Children as young as nine have contacted Childline “petrified” about terror attacks in the year since the Paris atrocities.
The NSPCC’s round-the-clock service has handled 660 counselling sessions about terrorism since November 2015, with children mentioning panic attacks, anxiety, insomnia, and nightmares about terror attacks.
Counsellors at Scotland’s two Childline bases in Aberdeen and Glasgow handled 111 of these sessions from children across the UK in that time.
Many feared the outbreak of war and frequently told Childline that they were scared of a terror attack hurting their families.
Across the UK one in five of the contacts to the free, anonymous service, were from young people aged 11 or younger.
The Paris attacks on November 13, 2015, and the atrocities in Brussels, Orlando, Nice, and Munich this year all triggered a higher volume of calls, with girls twice as likely as boys to contact the service.
Matt Forde, national head of services for NSPCC Scotland, said: “These vicious attacks have seared themselves into the consciousness of children, who tell us how petrified they are of these sadistic atrocities happening on UK shores.
“The past 12 months have been stained by these bloody events and it is little wonder that young people are so frightened about terrorism.
“Sadly we now live in a world where the months are punctuated by these attacks, so it is vital that we do not brush young peoples’ fears aside.

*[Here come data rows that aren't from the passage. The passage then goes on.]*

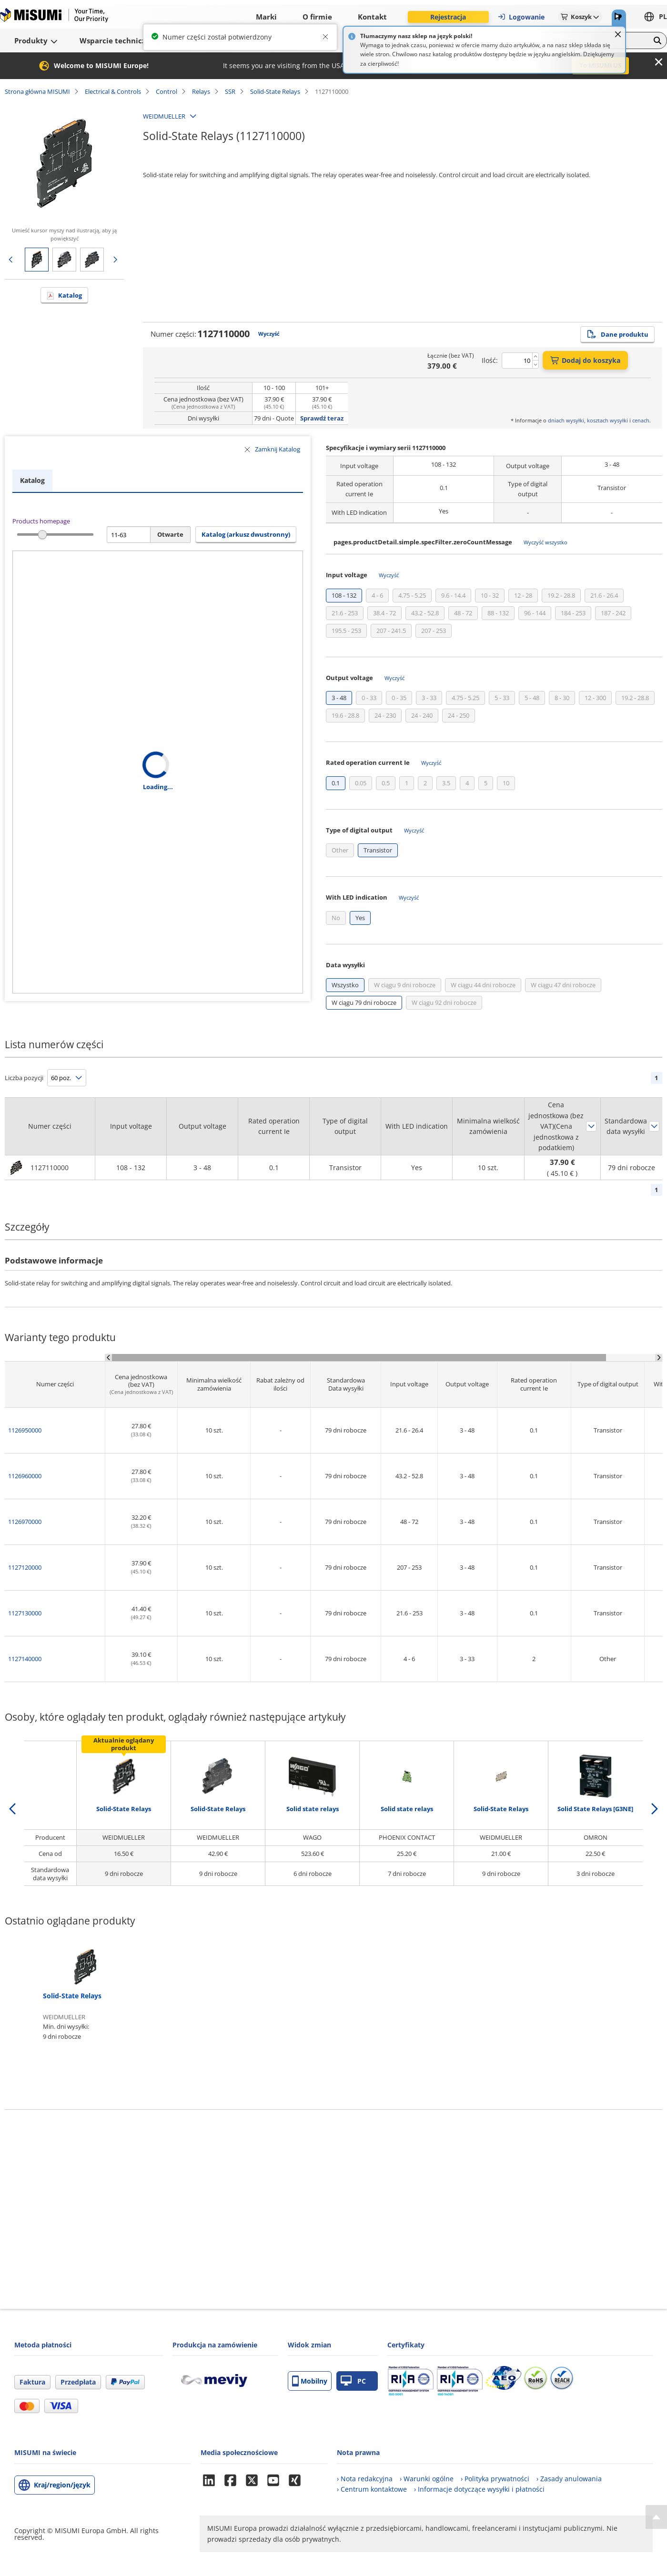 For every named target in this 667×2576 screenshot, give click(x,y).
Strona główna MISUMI (37, 91)
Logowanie (521, 16)
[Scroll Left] (108, 1357)
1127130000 (24, 1613)
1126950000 (24, 1430)
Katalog (70, 295)
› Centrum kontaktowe (372, 2489)
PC (353, 2381)
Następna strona (115, 259)
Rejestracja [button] (448, 16)
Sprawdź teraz (322, 418)
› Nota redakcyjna (365, 2478)
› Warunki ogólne (427, 2478)
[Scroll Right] (658, 1357)
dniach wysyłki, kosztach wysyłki (588, 420)
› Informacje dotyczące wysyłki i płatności (479, 2489)
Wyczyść (269, 333)
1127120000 (24, 1567)
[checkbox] (344, 595)
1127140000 (24, 1658)
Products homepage (41, 521)
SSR (230, 91)
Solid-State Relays (275, 91)
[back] (12, 1808)
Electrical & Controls (113, 91)
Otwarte (170, 534)
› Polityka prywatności (495, 2478)
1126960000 (24, 1476)
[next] (654, 1808)
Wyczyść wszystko (545, 542)
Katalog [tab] (32, 480)
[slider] (42, 534)
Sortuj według (591, 1126)
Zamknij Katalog (277, 449)
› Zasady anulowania (569, 2478)
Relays (201, 91)
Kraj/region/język (62, 2484)
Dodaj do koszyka (585, 360)
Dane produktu (617, 334)
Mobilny (309, 2381)
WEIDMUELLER (164, 116)
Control (166, 91)
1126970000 (24, 1521)
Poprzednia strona (10, 259)
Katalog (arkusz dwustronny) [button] (246, 534)
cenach (640, 420)
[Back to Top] (656, 2517) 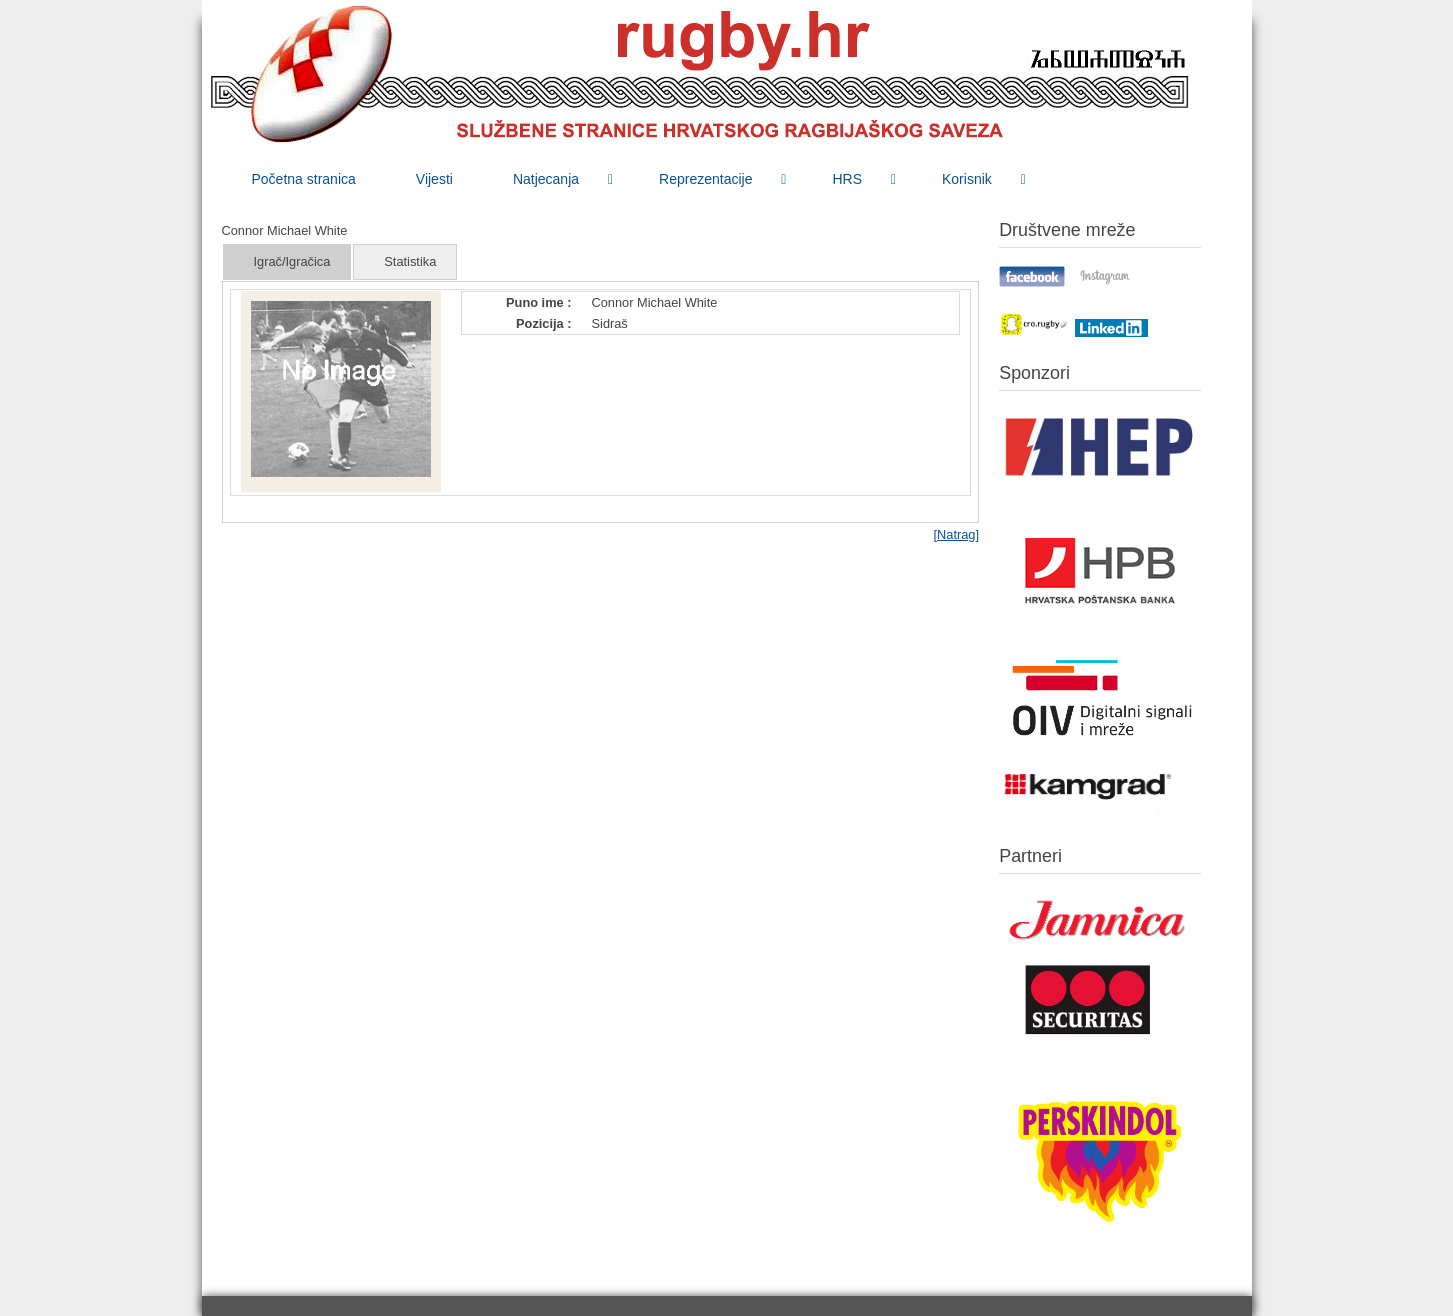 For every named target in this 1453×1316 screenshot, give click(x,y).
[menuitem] (304, 179)
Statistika (410, 261)
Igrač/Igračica (292, 261)
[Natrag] (956, 534) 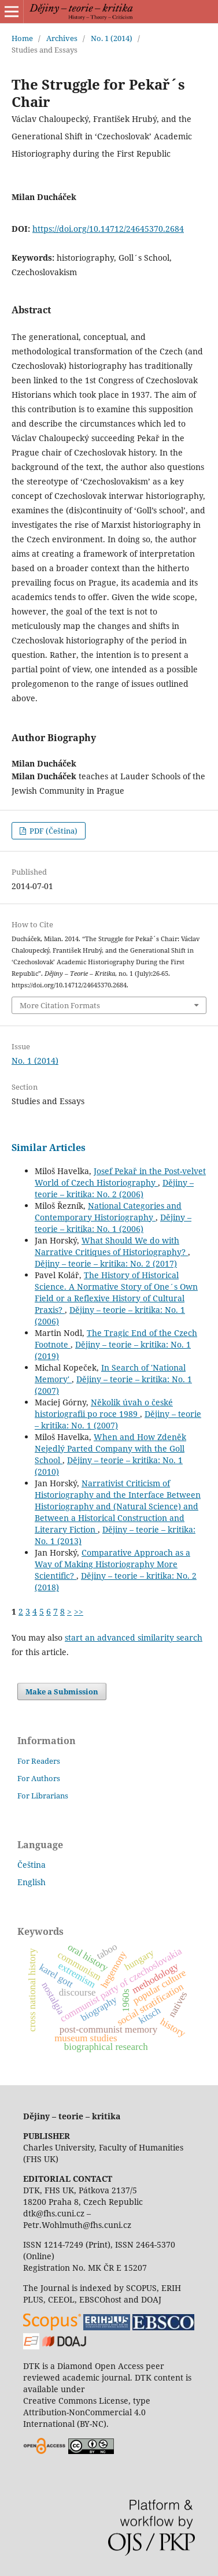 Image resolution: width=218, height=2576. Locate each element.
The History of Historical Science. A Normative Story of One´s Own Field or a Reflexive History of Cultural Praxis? (116, 1292)
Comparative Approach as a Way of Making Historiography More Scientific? (112, 1564)
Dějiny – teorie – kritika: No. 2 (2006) (114, 1188)
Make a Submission (61, 1691)
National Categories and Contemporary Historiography (108, 1211)
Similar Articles (49, 1147)
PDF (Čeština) (52, 831)
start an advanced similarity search (133, 1637)
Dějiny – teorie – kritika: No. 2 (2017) (106, 1263)
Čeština (31, 1864)
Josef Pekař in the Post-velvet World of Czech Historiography (120, 1176)
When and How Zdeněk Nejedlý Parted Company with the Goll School (110, 1448)
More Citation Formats (60, 1005)
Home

“Instead, we must listen to their worries and reassure them that there are people doing everything they can to keep us all safe.
“Childline is always here to listen to a child, and our helpline can offer adults advice on how to comfort and talk to children about difficult topics.”
Young people, aged 12 to 15, were the most likely to speak to counsellors.
The NSPCC’s helpline service helps parents by advising them on how to talk to children about terrorism.
Trained counsellors recommend letting your child know that that they can talk openly with you about their concerns, do not panic them, and make them feel safe and loved.
Parents can also help their child by asking them about what they know and how they feel about it, agreeing such attacks are frightening and sad, but reassuring them that adults are doing everything they can to stop these incidents.
The NSPCC also advises avoiding complicated, worrying explanations, as children will not be able to process the information and it could leave them more frightened and confused.
Any young person who is worried can call Childline free and anonymously on 0800 11 11 and adults who want advice on how to talk to their child about terrorism can call the NSPCC Helpline on 0808 800 5000.